Maisie Peters exclusive essay: 'I cant stop thinking that is a better body, body better than mine

Publish date: 2024-03-08

Singer-songwriter Maisie Peters, 22, has written a beautiful, poignant essay exclusively for GLAMOUR about the break-up and punishing comparison to her ex's new partner that inspired her latest song, “Body Better”.

“I can’t stop thinking that is a better body, body better than mine”

Something I wrote on my iPhone notes, late at night when the most spidery of thoughts come to me. I had gone through a breakup of sorts a few months before, when I’d felt a great deal for someone who I thought felt the same for me. In a tale as old as time, he sadly did not.

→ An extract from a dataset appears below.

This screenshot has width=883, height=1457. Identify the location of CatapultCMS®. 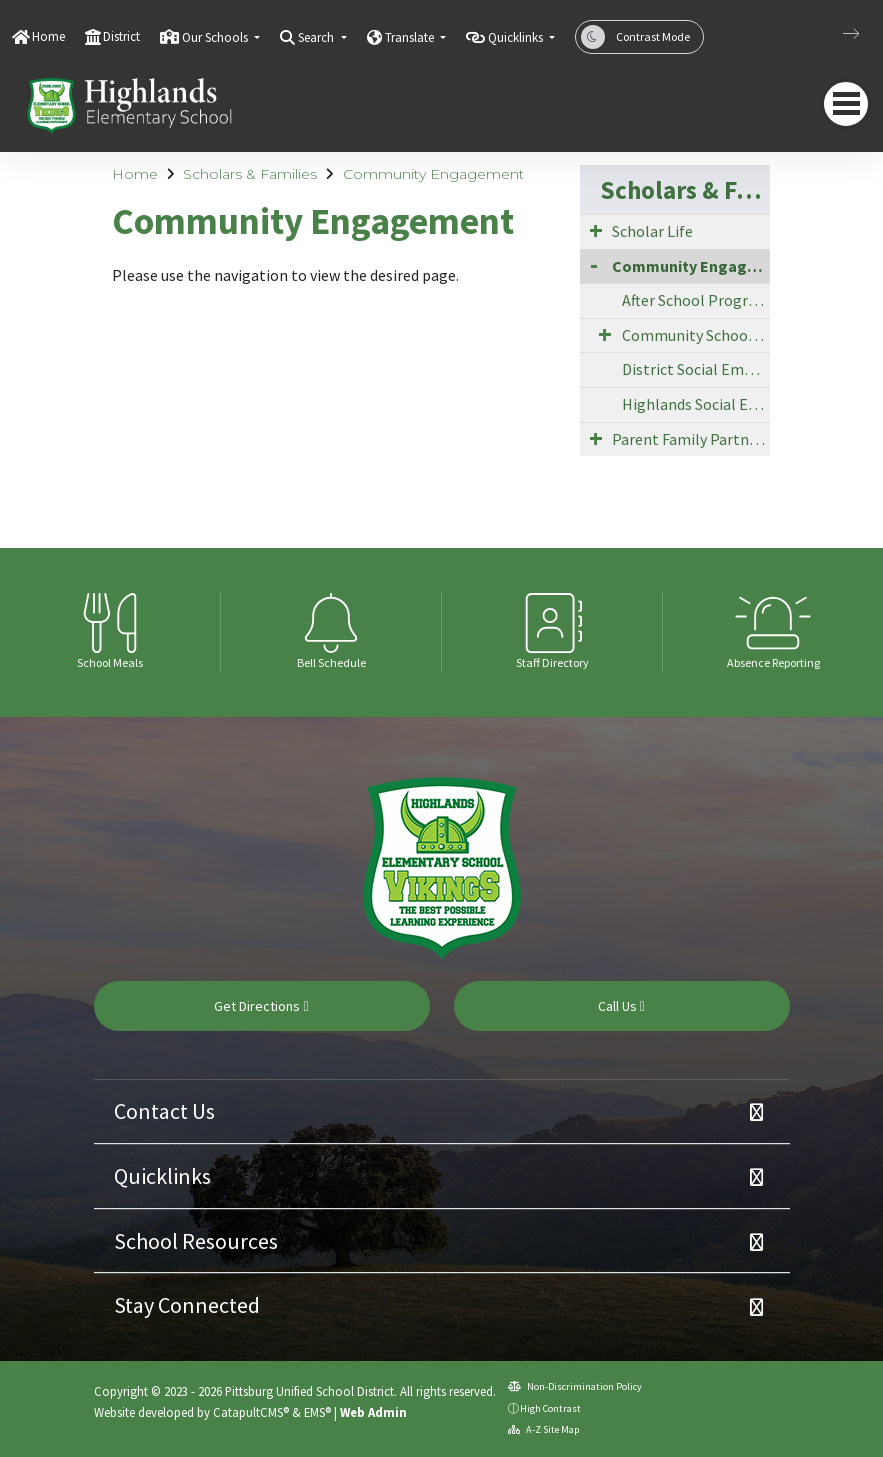 (251, 1412).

There’s nothing like heartbreak to make you magnify yourself with the most poisonous of lenses - insecurities you’ve always had swell up tenfold in the darkness, and you find yourself desperately unpicking every thread of your being. What your body looks like in the dark, in the light; how it underperforms in all the ways you're taught really matter. I’m an obsessive person by nature perhaps, and I wrote a lyric once in a song I never used that I often think back to - ‘I’m the type that once you get her, you get her forever’. I’m slow in and to love; however once and if I decide on you, you are permanently lodged in my heart, and as a result I have a few thorns that I like to pull and poke and prod over and over again. Eventually, over time, the pain gets lesser and my attachment to them gets smaller, until it's only the smallest ache that I can choose whether or not to pull and bring back. So with that in mind, when I went through this heartbreak (conveniently also when I was trying to write a second album), there was one thorn I kept pulling, over and over and over again.

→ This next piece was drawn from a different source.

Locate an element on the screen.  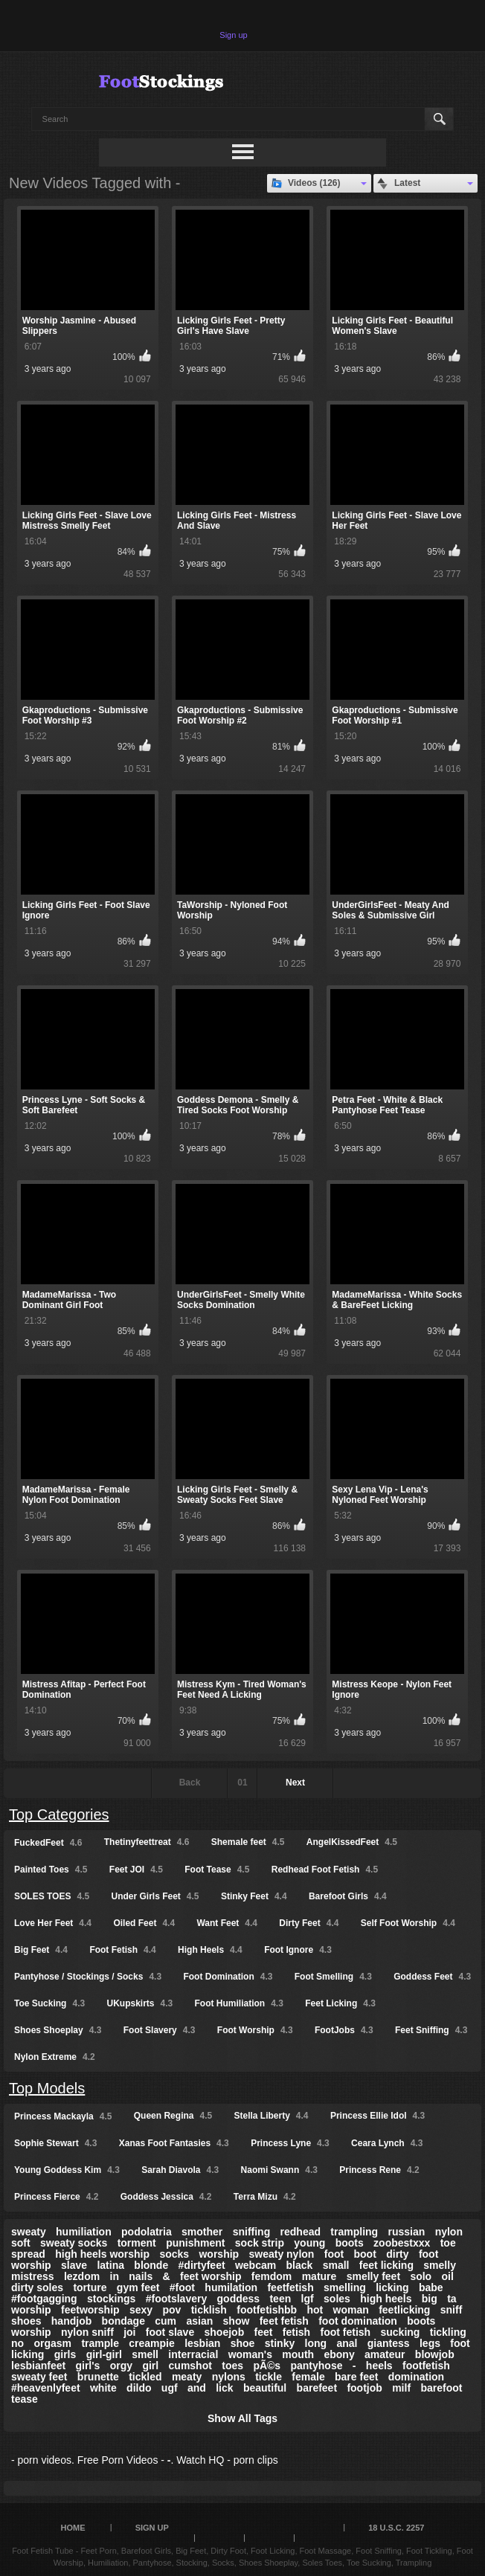 smelling is located at coordinates (345, 2287).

“Body Better” is a song that came out of that thorn. Watching someone you love love someone else is not a recommended experience, and on this specific occasion I found myself unable to get past it. It drove me crazy, this knowledge that I’d had something (I thought) so good, and that not only had I lost it so suddenly, so without warning - someone else had got it now, someone else was living the life I’d lived only a few months before. Being able to see that play out, over a screen on social media when you’re a thousand miles away, does strange things to a heart and mind that is already stretched to its limit, constantly - as I was - in lonely hotel rooms in cities, with nothing better to do than think, think, think, think, think. 

I really want to make it clear that I never felt any sort of anger or hatred towards her (the new woman in his life); she was sort of just like a bat that I could use to beat myself with - everything I felt insecure about, all the reasons I could imagine that he had decided he didn’t want me, I now had a perfect example of someone who I could tell myself was the opposite. She was right, and I was wrong, and it had been proved. It is irrational and embarrassing and honestly a little uncomfortable to share, but it is also honest, and there is always merit in honesty. 

I think existing in a public space since the age of fifteen has no doubt warped the way I see myself, and as much as I so firmly believe that your body is the least interesting thing about you, as a young woman in an industry so concerned with youth, image, and desirability, it’s been hard not to constantly fix that lens on myself. I really want to implore anyone reading this that you are more than the body you exist in, but whilst I absolutely know that, I also believe that music is an art form for expressing all thoughts, even the ugliest, most flawed ones.

So I wrote this song, about vulnerability and how it stings when it's used against you - about my relationship with my body. And I wrote it without thinking anyone would ever hear it, because that’s how all the most candid songs are written. Now it is being heard, and it feels very strange - kind of like sending that bitter and twisted text you drafted at 3am one night, to someone who is now more of a stranger than anything else. It was healing to write it, and I hope it’s healing to hear it - honesty is difficult, but worthwhile, and I hope this song shows that.